Vivemos em uma ano de disputa eleitoral. Após as crises políticas e econômicas que se deram no cenário social brasileiro, candidatos de integridade questionáveis já se deleitam com seus recursos de propaganda para difundir suas "ideias" para o público eleitor, que cada vez mais se divide por conta de divergências ideológicas. Nesse contexto, surge um novo elemento capaz de alterar todo o resultado desse período: as chamadas "Fake News", boatos em forma de notícias tendenciosas com o intuito de desvirtuar o público eleitoral.
Apesar da discussão ampla ao redor do assunto, a disseminação de notícias falsas não é uma novidade no campo político. A diferença dessa prática no passado e atualmente se encontra nas redes sociais, principais responsáveis do fluxo de informações. Dessa forma, grupos políticos expandem suas ideologias pautando-se em boatos, rumores e invenções.
Ao voltarmos um pouco no tempo, na própria história brasileira, podemos ver esse tipo de prática sendo utilizada em larga escala. Durante o Governo Vargas, por exemplo, o Plano Cohen foi a alavanca para a implementação do Estado Novo. Após a Intentona Comunista, em 1935, Vargas utilizou como propaganda o combate à "ameaça comunista", que assustava classes médias e altas detentores de posses e poder aquisitivo. Então, criou a ideia do Plano Cohen, que seria uma nova Intentona, para poder mobilizar o exército e decretar estado de sítio, delegando poderes a mais ao executivo.
O irônico seria que, em 1954, Vargas encontraria uma crise por conta de uma outra "Fake News". No caso, em agosto desse anos, Gregório Fortunato, chefe da Segurança do presidente eleito, teria planejado o assassinato de Carlos Lacerda, um grande jornalista de oposição ao governo varguista. Entretanto, o plano falhou, levando à morte do Major Vaz, que acompanhava Lacerda à paisana, e a um questionável ferimento no pé do alvo. Até hoje é discutido se o tiro responsável tanto pela morte do major tanto pelo ferimento do Lacerda não teria saído da própria arma do jornalista, ao analisar-se o calibre das armas envolvidas no atentado. A questão é que, por conta da mobilização midiática de Lacerda, e por conta das ações dos militares, uma grave crise se instaurou no país, cujo fim se deu no assassinato de Vargas.

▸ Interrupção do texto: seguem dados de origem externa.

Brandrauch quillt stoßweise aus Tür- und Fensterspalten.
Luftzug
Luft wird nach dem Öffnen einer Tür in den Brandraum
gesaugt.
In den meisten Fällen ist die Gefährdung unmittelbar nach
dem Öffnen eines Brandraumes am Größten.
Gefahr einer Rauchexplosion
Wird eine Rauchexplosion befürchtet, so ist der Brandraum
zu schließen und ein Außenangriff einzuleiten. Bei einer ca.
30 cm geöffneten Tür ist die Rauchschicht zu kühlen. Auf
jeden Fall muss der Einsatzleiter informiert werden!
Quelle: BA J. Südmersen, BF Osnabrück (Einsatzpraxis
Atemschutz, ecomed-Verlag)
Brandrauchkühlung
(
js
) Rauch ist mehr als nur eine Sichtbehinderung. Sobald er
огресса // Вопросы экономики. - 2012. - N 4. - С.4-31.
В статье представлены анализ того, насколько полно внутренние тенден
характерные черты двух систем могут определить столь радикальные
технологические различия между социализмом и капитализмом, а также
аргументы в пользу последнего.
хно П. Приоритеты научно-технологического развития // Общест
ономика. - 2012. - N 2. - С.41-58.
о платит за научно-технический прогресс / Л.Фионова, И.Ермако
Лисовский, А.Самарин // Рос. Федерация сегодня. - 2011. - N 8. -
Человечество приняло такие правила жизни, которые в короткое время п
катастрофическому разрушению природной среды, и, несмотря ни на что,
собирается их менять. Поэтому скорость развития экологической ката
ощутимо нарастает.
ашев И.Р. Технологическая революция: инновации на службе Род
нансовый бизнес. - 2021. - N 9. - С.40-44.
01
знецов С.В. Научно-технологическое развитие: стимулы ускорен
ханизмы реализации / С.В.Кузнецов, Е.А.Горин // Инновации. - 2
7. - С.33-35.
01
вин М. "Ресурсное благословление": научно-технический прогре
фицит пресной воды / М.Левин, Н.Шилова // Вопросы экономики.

Getúlio Vargas decretando, pelo rádio, a implementação do Estado Novo, em 1937.

Carlos Lacerda com o pé ferido após o atentado no Catete, em 1954.
  No entanto, não apenas Vargas usou e foi prejudicado pelas "Fake News". Se analisarmos toda a história cultural e a busca pela identidade nacional em nosso país, podemos encontrar outras perpetuações de notícias falsas. No 2º Reinado, por exemplo, Dom Pedro II contratou artistas para representarem o Império com pomposidade e glória, com a intenção de dignificar o Regime. Esse dado é claro ao observarmos o quadro "O Grito do Ipiranga", de Pedro Américo, em que a proclamação da independência é vista com olhos românticos, ao contrário do que realmente ocorreu, já que o Imperador voltava com uma comissão humilde de Santos, onde se encontrava com a Marquesa de Santos, sua amante.

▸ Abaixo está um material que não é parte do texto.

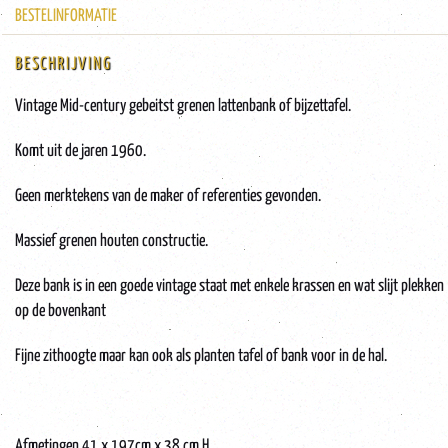
BESTELINFORMATIE
BESCHRIJVING
Vintage Mid-century gebeitst grenen lattenbank of bijzettafel.
Komt uit de jaren 1960.
Geen merktekens van de maker of referenties gevonden.
Massief grenen houten constructie.
Deze bank is in een goede vintage staat met enkele krassen en wat slijt plekken
op de bovenkant
Fijne zithoogte maar kan ook als planten tafel of bank voor in de hal.
Afmetingen 41 x 197cm x 38 cm H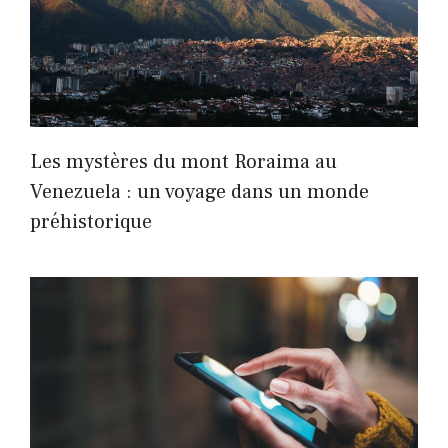
Les mystères du mont Roraima au
Venezuela : un voyage dans un monde
préhistorique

Assim como foi feito no Império, a Velha República também produziu mitos para concretizar a nova forma de governo. O exemplo mais evidente desse fato é a criação da imagem do Herói Nacional Tiradentes, morto pela vilania do Antigo Regime por lutar pela liberdade. Ao menos, era essa crença que os republicanos almejavam criar ao ilustrar Tiradentes esquartejado em forma de cruz, imitando a figura de Cristo.


O interessante de se notar é que em ambos os exemplos citados, os quadros pertencem à mesma autoria. Pedro Américo, ao invés de se apoiar em uma "Fake News" para fortalecer uma ideologia, aproveitou do momento para criar arte. Com o pressuposto enunciado, verifica-se a dicotomia da falsidade midiática. Se por um lado os boatos prejudicam a organização democrática, ela parece servir amplamente para a criação de arte e cultura.
Logo, o debate de Fake News é levado a um patamar ainda maior. Afinal, as eleições deveriam realmente ser questionadas com a difusão desenfreada de rumores e boatos. No entanto, até que ponto estaríamos sufocando a liberdade de expressão com isso? Por mais estranho que isso pareça, eliminar mentiras aparenta ser desafiador para a humanidade frágil dos eleitores brasileiros. Mas o que seria mais importante: a integridade democrática ou a perseverança de um elemento característico da humanidade?